By Kevin Miller

Gov. Paul LePage suggested Thursday that he plans to take over the title, at least, of education commissioner rather than put forward another nominee to fill the role.

LePage made the comment during a breakfast forum in Lewiston two days after he withdrew the nomination of acting Commissioner Bill Beardsley to the post on a permanent basis because he believed Democratic lawmakers would reject him. Instead, LePage said that Beardsley will effectively serve as commissioner -- but with the title deputy commissioner -- for the rest of his term.

"This way here I can keep him, he keeps working," LePage said, according to a video posted on the Sun Journal website. "And when his acting commissioner status (ends), he will be the deputy commissioner and I will be the commissioner. That way there I can keep him. Otherwise, I would have lost him."

LePage said he withdrew Beardsley's nomination because he expected Democrats on the Legislature's Education and Cultural Affairs Committee to vote against him. Democrats outnumber Republicans 7-6 on the committee.

"So I said I am going to pull him, I am going to put him back over there as the acting, and he will be the commissioner for the rest of my term," LePage said.

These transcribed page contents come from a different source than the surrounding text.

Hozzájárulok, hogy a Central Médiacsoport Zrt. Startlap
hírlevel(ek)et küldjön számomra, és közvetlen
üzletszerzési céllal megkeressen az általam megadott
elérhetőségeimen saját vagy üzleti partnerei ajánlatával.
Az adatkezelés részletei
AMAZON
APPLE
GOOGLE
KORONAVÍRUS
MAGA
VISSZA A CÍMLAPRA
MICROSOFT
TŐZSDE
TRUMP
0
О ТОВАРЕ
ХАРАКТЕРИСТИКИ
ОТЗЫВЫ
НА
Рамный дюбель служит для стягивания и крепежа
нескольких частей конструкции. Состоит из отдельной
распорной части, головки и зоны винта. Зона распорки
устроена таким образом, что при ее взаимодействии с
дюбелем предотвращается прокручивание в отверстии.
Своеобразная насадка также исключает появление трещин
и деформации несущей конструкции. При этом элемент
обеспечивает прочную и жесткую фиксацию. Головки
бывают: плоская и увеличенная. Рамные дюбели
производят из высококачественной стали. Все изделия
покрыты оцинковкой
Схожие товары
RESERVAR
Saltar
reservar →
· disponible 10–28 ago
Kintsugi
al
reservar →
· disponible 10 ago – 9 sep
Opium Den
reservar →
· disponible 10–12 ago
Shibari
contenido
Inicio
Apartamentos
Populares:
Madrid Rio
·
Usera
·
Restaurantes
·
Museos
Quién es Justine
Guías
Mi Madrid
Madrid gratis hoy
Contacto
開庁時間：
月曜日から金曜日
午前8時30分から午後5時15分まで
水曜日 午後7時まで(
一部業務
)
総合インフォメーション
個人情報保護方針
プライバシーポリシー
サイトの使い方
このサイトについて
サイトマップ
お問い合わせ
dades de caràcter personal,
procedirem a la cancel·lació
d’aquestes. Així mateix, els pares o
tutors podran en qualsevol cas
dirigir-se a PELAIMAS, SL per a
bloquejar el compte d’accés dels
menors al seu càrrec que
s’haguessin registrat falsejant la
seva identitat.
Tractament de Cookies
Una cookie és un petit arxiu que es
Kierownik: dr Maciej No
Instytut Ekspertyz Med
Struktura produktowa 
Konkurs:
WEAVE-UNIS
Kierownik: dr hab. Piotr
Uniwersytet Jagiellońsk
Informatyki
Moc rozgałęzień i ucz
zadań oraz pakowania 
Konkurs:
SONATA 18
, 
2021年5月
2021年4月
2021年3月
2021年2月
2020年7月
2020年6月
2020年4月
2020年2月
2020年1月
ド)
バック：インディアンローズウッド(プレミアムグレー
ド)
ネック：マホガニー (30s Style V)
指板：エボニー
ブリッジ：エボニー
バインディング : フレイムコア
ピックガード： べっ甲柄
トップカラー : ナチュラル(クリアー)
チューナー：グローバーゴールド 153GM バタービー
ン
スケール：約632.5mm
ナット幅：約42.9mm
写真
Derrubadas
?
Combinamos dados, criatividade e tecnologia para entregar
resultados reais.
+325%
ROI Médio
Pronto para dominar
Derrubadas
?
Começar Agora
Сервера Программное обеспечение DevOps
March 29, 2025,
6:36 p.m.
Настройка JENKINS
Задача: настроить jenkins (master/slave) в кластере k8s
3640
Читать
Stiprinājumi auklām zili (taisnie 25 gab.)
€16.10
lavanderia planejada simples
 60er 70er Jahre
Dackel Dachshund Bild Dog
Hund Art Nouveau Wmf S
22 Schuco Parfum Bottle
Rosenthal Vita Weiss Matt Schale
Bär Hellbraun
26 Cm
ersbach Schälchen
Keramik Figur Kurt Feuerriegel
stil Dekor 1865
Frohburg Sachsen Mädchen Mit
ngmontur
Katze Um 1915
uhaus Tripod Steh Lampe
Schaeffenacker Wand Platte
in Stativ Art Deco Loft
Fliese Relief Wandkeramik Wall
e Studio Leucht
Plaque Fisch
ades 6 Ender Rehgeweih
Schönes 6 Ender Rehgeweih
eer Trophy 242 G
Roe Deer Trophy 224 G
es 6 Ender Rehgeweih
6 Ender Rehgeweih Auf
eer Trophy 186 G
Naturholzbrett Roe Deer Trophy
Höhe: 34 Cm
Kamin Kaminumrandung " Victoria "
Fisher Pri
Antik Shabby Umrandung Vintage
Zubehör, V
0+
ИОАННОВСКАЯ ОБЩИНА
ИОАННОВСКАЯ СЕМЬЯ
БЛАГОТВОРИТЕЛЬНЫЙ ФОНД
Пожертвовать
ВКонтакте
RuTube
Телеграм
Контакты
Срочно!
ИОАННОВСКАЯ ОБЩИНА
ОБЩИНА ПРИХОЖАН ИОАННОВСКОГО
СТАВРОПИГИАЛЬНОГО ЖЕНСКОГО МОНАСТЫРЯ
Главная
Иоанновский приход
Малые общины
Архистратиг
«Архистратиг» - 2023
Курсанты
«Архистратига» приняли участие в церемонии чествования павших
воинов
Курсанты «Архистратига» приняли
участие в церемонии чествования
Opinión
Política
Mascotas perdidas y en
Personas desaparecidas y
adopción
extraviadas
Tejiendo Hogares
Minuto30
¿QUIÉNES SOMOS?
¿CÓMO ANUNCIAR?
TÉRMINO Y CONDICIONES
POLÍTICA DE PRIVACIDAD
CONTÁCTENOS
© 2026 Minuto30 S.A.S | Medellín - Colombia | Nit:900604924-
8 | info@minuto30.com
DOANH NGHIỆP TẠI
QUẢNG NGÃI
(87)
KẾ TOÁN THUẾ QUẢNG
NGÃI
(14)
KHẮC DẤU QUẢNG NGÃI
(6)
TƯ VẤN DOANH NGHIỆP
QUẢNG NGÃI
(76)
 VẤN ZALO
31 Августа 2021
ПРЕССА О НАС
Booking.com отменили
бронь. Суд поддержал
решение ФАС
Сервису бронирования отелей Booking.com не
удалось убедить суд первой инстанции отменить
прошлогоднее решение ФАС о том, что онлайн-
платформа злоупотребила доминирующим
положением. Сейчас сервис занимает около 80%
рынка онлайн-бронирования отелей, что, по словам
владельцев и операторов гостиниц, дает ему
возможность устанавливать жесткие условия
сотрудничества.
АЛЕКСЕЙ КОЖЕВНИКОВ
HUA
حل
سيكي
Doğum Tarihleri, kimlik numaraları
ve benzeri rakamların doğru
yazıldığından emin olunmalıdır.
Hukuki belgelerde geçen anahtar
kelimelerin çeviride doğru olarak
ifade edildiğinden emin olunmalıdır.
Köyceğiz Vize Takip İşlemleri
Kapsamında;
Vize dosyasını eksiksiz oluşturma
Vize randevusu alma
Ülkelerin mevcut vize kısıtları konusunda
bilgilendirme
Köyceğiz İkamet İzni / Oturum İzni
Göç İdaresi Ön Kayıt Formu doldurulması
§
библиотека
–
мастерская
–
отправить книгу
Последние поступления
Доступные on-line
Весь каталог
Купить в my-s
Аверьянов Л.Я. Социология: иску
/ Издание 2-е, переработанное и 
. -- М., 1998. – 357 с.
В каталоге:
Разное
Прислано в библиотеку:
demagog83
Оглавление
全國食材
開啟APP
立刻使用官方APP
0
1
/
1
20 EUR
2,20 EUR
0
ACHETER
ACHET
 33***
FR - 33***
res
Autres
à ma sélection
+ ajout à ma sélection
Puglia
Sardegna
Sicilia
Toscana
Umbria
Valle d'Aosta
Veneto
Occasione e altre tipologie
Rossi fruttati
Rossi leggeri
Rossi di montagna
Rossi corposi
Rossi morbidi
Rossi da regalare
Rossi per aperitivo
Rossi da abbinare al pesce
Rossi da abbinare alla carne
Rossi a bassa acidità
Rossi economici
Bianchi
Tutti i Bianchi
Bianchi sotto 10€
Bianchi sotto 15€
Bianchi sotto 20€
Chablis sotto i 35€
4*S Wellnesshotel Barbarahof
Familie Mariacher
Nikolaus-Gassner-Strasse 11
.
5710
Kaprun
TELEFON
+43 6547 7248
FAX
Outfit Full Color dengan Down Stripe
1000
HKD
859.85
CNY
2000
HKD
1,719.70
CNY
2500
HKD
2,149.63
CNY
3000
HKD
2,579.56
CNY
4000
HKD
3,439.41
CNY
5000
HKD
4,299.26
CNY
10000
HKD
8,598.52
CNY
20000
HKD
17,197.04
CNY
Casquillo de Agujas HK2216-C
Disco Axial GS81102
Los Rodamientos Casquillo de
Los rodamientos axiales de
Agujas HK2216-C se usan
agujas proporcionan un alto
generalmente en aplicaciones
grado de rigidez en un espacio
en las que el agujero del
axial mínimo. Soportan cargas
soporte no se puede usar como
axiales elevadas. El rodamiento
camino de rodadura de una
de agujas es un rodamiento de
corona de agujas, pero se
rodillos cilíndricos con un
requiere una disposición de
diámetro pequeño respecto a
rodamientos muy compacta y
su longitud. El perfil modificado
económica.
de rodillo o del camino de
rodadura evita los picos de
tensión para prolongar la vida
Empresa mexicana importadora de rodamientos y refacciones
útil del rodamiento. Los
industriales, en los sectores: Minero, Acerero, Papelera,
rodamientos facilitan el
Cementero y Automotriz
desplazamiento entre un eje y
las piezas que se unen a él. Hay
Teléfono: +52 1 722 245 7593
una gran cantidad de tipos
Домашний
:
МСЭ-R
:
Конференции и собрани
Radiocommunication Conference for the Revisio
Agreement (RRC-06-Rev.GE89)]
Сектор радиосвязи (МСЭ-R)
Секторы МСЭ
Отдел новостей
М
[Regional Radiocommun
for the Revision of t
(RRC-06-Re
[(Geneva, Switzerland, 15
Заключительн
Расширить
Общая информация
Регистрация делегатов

The leading Democrat on the Education Committee, Sen. Rebecca Millett of South Portland, said the governor is "making a mockery of the role of commissioner and the important responsibilities that fall beneath the commissioner and seriousness of educating our children."

Millett was asked to address the governor's decision this week to pull Beardsley's nomination and whether that motivated his self-appointment.

"I don't know if it's even worth asking that question," she said. "It's unfortunate we've gone down this road."

She added, "I can't explain why the governor does anything."

Adrienne Bennett, the governor's spokeswoman, characterized the governor's comments as another example of his exploiting the media with controversial statements.

"The governor knows how to bait reporters into stories that he wants to draw attention to," Bennett said. "The fact is that there are people (in the Legislature) that are playing political games and he wants the public to know about that."

Bennett said that LePage still planned to renominate Beardsley and that the governor's self-appointment plan would only be utilized if lawmakers rejected Beardsley's appointment.

Bennett's explanation marks the second time in a week that the governor, or his staff, have said that his controversial statements are examples of his savvy manipulation of the media.

On Tuesday the governor told a Bangor radio station that "I had to go screaming at the top of my lungs about black dealers" and make other "outrageous comments" to force the Legislature to take the state's drug crisis seriously.

His explanation, however, contradicted his earlier assertion that the media and his political opponents -- not he -- inserted race into the drug debate by misinterpreting his statement that out-of-state dealers often "impregnate a young white girl" in Maine.